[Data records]
::::::
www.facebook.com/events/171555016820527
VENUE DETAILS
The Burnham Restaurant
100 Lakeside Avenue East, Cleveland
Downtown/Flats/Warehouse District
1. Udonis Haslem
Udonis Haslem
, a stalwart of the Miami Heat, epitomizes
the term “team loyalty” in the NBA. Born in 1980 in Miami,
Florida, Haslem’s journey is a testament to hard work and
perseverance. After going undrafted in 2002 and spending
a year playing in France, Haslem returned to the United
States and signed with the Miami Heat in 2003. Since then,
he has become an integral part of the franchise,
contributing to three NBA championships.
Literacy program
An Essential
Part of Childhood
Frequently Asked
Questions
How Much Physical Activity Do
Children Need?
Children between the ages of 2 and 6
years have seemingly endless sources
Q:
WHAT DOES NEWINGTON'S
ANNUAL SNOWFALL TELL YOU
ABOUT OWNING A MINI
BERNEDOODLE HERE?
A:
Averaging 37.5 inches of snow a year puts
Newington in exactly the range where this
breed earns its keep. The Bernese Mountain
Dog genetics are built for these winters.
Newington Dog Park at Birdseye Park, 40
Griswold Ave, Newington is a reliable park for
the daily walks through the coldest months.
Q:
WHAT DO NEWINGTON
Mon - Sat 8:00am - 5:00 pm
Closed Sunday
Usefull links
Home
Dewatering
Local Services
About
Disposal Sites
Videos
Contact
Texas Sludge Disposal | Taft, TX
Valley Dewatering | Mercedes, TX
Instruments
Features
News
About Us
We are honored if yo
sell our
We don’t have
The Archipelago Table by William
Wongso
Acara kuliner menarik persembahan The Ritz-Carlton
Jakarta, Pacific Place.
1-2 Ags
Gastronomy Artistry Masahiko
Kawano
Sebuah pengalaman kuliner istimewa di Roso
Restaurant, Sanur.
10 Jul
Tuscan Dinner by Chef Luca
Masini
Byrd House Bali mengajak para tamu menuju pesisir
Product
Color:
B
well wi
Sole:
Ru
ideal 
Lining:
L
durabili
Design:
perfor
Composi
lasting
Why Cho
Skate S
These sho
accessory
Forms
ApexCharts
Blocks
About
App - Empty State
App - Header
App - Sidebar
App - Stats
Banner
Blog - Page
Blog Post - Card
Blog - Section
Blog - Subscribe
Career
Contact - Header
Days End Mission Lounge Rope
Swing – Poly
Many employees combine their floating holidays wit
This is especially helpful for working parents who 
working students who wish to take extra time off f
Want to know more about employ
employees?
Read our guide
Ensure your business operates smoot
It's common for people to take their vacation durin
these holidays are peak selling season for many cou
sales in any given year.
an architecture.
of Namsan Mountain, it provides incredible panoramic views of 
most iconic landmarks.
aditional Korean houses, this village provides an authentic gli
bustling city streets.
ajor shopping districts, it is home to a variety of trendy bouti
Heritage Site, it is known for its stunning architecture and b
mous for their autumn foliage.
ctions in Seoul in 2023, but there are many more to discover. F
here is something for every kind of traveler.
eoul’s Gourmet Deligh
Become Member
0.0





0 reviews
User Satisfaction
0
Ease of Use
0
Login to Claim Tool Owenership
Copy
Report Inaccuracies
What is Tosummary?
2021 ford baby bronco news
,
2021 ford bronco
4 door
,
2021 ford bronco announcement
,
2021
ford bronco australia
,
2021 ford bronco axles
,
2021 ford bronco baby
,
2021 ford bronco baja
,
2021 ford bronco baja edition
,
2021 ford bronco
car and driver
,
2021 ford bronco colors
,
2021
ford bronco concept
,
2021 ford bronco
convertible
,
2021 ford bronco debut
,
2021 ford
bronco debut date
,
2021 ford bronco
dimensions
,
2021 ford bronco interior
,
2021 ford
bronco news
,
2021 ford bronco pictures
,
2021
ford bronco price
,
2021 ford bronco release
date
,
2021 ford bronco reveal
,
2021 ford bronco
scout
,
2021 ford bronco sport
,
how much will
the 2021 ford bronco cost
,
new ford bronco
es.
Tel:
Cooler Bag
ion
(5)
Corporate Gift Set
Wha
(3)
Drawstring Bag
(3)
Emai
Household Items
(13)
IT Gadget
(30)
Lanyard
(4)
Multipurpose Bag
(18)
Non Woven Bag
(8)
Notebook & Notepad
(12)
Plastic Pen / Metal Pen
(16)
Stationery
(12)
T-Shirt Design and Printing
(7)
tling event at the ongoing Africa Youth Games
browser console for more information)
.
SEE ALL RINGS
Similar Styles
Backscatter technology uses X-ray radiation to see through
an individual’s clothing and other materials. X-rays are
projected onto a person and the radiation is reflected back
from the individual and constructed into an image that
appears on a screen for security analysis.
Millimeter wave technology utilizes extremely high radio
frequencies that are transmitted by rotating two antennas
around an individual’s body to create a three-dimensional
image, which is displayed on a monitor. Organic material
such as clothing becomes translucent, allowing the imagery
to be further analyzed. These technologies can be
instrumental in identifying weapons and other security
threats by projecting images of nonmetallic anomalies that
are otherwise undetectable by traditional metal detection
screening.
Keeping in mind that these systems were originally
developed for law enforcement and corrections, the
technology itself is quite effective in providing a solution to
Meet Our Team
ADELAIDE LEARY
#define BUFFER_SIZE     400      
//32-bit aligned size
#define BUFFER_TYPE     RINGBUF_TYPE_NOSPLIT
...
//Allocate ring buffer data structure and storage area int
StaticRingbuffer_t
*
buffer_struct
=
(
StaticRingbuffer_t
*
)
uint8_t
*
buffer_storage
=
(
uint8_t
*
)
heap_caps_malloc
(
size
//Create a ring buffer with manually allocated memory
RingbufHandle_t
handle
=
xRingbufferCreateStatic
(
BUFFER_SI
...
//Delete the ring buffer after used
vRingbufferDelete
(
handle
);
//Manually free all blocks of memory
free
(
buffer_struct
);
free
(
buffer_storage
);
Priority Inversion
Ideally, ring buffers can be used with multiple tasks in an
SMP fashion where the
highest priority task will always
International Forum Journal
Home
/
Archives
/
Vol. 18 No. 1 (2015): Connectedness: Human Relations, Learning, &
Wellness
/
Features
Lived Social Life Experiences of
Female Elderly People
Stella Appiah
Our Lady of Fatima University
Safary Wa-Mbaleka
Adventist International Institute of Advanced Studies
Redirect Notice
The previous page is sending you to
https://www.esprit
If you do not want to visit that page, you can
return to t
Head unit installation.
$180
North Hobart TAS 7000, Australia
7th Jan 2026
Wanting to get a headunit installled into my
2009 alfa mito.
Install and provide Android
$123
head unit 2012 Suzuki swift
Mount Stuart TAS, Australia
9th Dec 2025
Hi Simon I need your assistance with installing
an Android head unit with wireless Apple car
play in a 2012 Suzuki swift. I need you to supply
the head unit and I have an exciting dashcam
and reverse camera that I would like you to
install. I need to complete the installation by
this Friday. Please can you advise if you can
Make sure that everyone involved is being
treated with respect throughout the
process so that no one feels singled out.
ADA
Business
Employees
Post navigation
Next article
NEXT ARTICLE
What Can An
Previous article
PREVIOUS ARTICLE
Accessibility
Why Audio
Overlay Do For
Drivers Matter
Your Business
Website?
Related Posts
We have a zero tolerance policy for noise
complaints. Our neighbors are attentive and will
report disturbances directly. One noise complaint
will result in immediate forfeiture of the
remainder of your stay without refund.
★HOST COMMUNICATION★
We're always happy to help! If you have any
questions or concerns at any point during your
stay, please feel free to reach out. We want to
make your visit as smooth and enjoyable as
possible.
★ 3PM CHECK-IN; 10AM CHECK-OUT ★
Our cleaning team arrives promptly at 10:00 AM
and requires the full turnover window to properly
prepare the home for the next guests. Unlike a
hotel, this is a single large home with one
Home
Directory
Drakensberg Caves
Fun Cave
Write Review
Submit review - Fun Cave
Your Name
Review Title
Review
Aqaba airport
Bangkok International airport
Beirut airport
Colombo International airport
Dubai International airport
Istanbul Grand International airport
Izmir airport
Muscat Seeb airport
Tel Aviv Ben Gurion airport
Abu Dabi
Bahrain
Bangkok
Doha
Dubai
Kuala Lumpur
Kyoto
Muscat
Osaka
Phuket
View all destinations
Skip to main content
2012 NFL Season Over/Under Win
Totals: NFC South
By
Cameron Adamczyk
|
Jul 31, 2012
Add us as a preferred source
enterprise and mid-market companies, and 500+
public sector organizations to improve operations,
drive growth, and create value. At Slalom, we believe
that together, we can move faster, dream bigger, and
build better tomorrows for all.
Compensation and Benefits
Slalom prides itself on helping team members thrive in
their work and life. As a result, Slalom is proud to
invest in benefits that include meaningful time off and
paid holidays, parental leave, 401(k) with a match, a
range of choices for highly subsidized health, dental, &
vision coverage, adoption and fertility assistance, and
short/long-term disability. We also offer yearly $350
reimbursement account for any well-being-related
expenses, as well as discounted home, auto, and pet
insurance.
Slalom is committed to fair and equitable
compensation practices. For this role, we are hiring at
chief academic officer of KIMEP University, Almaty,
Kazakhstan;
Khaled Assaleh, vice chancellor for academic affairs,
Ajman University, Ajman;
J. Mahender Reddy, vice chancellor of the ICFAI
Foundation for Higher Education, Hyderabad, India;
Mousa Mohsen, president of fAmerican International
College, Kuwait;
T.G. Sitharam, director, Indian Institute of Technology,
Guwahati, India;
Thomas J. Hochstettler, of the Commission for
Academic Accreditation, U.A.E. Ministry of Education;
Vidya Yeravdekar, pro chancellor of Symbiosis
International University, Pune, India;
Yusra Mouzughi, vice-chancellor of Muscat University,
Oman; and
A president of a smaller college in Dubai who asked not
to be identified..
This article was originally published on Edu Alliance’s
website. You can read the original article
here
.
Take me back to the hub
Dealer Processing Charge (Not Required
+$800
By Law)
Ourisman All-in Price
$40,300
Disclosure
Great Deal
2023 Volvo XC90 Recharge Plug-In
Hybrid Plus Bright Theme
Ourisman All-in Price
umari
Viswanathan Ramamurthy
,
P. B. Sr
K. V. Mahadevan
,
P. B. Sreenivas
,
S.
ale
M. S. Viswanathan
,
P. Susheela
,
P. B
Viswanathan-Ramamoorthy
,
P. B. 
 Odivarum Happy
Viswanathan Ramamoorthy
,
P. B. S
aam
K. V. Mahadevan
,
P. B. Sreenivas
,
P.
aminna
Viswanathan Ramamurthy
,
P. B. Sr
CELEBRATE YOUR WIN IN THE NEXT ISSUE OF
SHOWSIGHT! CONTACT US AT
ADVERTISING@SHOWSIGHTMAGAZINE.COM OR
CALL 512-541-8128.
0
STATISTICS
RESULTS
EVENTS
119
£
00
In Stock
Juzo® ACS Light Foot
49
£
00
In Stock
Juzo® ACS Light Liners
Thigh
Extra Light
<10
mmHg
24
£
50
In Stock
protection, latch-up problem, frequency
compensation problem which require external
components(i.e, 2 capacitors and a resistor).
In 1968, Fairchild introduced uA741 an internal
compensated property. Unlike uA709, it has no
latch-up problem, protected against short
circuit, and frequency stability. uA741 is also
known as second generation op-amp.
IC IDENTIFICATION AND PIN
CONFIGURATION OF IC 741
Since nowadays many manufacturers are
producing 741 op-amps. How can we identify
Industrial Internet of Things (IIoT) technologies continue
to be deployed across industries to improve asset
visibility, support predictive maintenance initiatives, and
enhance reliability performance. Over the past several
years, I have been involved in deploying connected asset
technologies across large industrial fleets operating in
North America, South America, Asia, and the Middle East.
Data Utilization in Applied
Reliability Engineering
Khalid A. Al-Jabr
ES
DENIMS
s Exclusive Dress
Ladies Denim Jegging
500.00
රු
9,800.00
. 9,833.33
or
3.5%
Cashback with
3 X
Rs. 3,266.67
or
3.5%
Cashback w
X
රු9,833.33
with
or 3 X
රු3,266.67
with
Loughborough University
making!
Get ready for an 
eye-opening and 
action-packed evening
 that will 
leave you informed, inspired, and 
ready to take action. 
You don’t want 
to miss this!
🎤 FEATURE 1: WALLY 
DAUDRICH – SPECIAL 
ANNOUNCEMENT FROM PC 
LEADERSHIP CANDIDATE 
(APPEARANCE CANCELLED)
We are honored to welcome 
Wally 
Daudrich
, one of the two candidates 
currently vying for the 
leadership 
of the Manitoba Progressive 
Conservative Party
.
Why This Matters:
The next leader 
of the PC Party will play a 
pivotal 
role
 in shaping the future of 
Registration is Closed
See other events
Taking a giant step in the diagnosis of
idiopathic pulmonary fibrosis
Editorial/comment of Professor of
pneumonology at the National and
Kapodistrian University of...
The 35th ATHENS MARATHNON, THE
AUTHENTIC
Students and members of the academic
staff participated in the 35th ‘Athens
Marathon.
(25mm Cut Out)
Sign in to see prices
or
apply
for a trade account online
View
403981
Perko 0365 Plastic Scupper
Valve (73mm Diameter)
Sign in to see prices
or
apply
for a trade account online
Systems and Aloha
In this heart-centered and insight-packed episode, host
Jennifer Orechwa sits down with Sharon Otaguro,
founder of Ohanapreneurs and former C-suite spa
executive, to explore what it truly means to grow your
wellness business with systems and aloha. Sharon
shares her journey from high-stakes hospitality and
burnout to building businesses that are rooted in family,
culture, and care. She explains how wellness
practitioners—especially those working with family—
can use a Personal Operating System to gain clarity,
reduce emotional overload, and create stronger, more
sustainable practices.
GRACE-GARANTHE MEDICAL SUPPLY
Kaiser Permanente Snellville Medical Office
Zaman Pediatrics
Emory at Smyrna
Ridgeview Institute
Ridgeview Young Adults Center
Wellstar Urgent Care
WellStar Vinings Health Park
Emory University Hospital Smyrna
::::::
→ **Task description**
The output consists solely of the lines from the line that contains "Ridgeview Institute" through the final line of the data.

→ **Answer to this task**
Ridgeview Institute
Ridgeview Young Adults Center
Wellstar Urgent Care
WellStar Vinings Health Park
Emory University Hospital Smyrna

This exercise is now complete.